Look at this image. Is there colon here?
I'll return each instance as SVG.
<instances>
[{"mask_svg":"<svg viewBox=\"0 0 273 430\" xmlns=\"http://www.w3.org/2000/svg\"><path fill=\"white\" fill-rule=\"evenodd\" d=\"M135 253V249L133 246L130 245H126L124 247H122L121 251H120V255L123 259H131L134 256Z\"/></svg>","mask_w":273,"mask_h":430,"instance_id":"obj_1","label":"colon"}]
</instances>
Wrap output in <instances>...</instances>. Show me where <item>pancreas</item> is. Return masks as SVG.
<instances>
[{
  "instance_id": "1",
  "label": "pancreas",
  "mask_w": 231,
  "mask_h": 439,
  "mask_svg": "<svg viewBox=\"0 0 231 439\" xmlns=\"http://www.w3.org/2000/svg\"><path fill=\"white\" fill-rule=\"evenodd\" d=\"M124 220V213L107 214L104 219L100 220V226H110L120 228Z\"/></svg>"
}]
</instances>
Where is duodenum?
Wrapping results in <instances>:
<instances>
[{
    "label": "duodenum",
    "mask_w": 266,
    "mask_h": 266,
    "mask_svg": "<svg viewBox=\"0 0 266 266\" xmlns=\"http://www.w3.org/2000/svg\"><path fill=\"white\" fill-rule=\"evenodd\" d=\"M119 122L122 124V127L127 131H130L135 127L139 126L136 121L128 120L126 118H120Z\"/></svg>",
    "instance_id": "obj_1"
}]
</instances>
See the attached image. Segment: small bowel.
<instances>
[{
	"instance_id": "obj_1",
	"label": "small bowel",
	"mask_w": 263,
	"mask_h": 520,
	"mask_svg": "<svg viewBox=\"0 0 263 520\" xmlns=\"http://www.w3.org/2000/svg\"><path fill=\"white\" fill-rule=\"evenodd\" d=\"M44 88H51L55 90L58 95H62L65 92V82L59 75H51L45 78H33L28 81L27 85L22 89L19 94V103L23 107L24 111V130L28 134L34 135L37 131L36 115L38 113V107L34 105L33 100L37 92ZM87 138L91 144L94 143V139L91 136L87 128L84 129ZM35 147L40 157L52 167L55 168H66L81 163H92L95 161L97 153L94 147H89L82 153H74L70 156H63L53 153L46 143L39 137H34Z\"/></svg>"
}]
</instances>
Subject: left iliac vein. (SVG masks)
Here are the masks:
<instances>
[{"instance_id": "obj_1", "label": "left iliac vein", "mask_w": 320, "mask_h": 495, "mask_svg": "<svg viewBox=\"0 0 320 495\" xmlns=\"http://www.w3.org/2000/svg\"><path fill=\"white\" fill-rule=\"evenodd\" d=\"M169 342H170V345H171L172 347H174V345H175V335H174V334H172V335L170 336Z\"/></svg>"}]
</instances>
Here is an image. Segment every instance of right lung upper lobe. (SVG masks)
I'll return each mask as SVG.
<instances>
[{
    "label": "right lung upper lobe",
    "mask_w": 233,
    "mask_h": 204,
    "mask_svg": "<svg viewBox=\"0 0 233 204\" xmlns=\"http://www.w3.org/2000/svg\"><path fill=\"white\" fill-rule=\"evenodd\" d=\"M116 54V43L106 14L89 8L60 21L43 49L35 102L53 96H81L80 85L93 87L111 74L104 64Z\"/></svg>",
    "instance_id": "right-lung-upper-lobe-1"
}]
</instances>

PROBLEM DESCRIPTION:
Work through the records above. Copy every line with the string "lung".

RESPONSE BELOW:
Here is an image. Segment every instance of right lung upper lobe. (SVG masks)
    "label": "right lung upper lobe",
    "instance_id": "right-lung-upper-lobe-1"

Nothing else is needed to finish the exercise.